Check every line of the data for the string "Wrams" and copy the ones that have it.

**Input data**
# # # # #

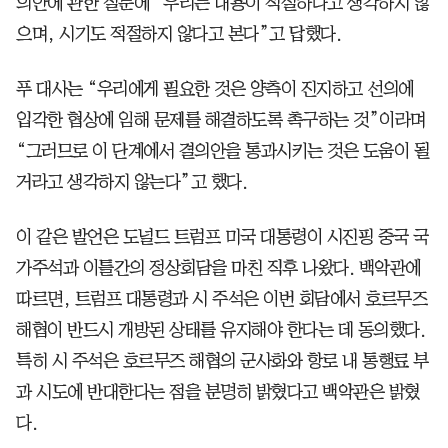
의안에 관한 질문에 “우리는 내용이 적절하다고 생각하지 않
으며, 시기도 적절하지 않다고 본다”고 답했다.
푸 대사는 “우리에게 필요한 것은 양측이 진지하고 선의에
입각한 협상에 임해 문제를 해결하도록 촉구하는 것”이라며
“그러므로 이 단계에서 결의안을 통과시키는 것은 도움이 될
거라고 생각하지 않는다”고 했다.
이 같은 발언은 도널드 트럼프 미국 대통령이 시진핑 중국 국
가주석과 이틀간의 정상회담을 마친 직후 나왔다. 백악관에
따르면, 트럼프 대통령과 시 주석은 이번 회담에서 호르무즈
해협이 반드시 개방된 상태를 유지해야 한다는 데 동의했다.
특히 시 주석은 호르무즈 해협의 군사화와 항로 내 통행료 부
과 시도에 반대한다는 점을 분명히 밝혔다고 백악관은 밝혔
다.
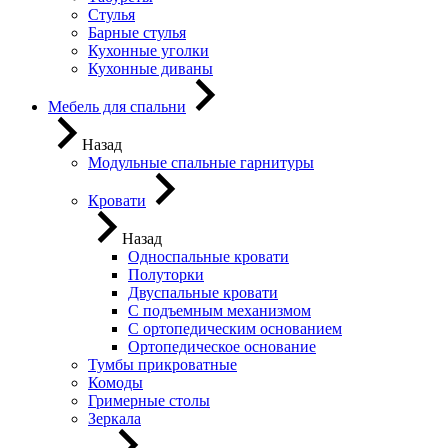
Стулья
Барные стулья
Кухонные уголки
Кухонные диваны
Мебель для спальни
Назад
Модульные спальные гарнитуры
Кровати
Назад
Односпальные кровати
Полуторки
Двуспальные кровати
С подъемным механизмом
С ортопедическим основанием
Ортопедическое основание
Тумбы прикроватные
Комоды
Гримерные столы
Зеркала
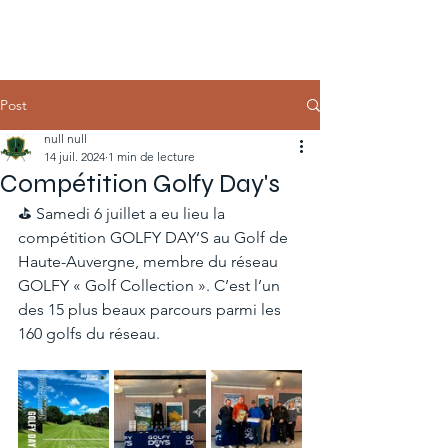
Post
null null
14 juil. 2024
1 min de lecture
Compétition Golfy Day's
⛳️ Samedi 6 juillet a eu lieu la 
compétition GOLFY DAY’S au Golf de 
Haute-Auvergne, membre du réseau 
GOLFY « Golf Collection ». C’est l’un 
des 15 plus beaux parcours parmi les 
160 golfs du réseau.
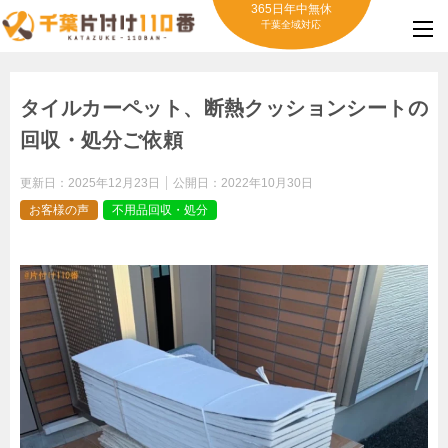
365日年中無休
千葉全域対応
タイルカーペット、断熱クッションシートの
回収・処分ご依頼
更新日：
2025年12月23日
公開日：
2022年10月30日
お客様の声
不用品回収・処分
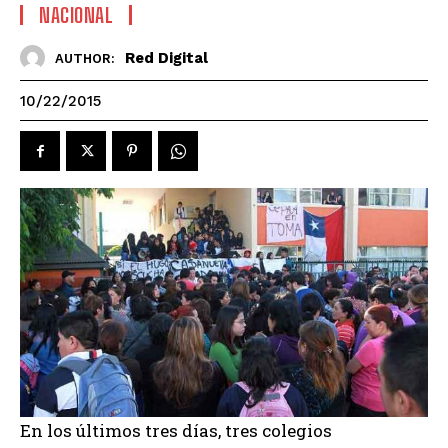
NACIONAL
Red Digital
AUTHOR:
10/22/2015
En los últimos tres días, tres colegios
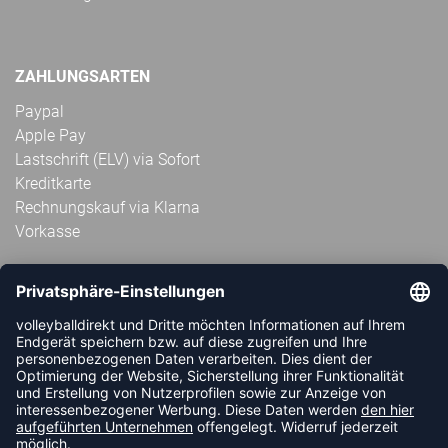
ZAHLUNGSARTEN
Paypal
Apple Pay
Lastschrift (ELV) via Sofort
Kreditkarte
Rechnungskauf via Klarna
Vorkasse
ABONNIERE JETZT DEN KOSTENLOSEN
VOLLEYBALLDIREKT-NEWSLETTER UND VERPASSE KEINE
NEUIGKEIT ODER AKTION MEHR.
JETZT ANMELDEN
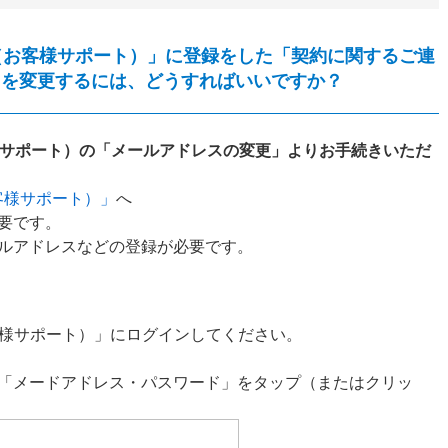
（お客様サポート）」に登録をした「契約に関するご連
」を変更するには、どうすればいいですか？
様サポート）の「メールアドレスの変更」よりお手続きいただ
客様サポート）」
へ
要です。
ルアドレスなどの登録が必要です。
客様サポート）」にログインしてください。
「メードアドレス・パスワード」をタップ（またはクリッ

# # # # #

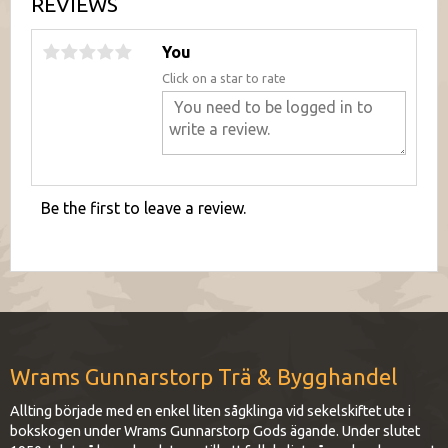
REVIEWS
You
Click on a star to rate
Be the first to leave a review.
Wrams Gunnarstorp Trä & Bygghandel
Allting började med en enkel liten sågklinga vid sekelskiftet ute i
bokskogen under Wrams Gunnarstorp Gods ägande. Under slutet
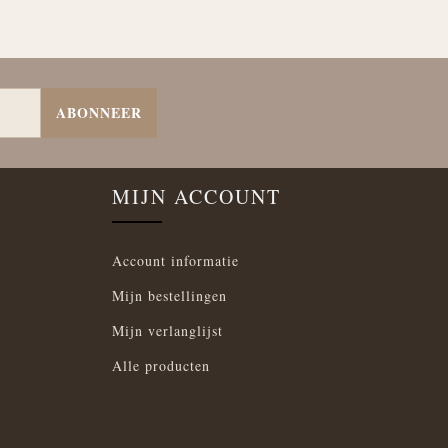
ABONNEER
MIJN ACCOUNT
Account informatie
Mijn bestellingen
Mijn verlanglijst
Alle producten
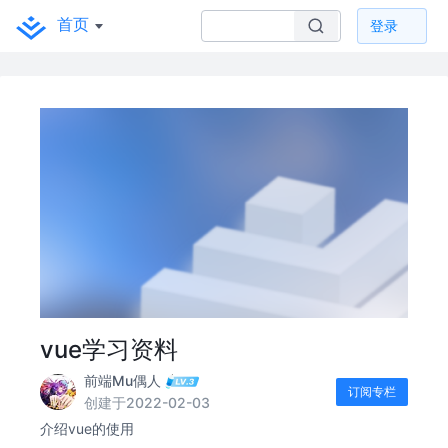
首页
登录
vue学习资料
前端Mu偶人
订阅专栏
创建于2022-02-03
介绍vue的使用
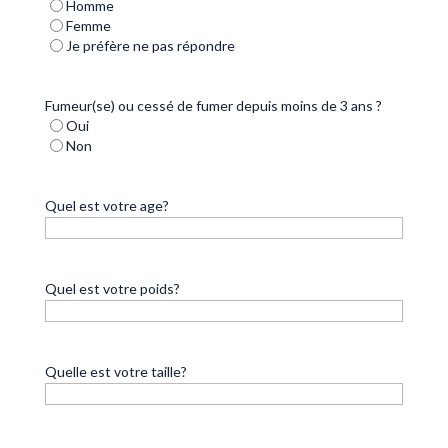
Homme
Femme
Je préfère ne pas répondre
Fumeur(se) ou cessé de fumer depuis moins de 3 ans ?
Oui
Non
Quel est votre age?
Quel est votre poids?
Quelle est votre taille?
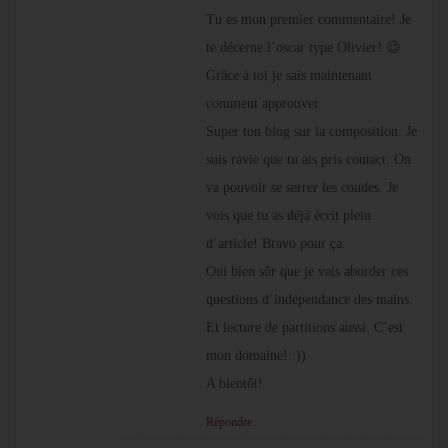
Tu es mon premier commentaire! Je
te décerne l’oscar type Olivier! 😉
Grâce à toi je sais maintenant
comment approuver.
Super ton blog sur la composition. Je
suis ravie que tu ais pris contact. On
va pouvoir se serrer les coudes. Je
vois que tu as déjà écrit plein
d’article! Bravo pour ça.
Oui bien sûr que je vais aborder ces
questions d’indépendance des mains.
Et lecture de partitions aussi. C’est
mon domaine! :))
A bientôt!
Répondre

# # # # #

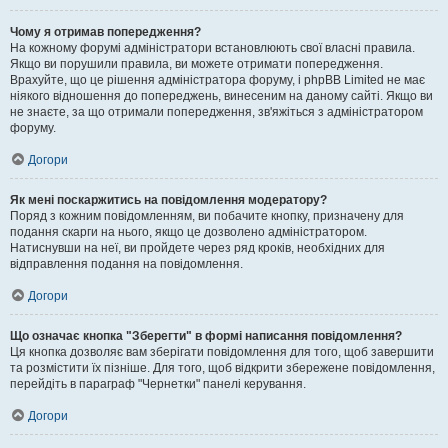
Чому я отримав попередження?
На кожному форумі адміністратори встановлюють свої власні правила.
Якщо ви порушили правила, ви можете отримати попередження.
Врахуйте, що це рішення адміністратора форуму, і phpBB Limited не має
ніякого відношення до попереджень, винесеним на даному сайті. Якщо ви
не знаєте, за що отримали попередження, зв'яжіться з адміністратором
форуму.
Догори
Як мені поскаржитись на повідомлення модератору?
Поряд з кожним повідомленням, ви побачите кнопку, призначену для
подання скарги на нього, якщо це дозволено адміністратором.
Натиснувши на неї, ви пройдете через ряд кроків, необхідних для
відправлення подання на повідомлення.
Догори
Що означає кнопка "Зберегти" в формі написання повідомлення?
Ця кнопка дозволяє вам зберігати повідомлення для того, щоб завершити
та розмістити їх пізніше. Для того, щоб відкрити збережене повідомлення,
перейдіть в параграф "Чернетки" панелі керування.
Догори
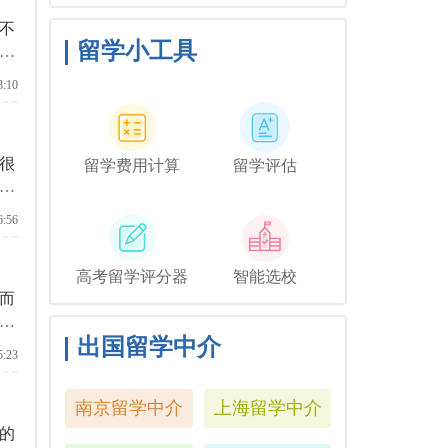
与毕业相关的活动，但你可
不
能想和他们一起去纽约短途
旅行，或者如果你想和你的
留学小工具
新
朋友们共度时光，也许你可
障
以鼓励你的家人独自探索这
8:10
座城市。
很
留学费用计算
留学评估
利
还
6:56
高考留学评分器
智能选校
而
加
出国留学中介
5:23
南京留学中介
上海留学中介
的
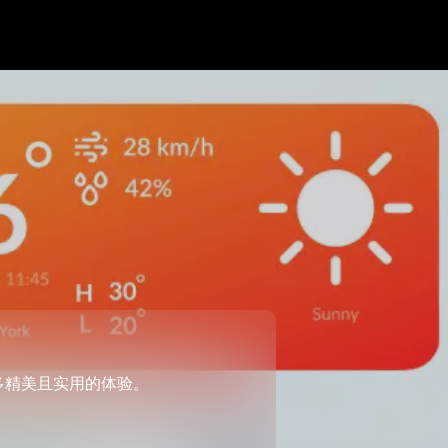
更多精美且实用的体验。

# # # # #

**Exercise response**
Wrams Gunnarstorp Trä & Bygghandel
bokskogen under Wrams Gunnarstorp Gods ägande. Under slutet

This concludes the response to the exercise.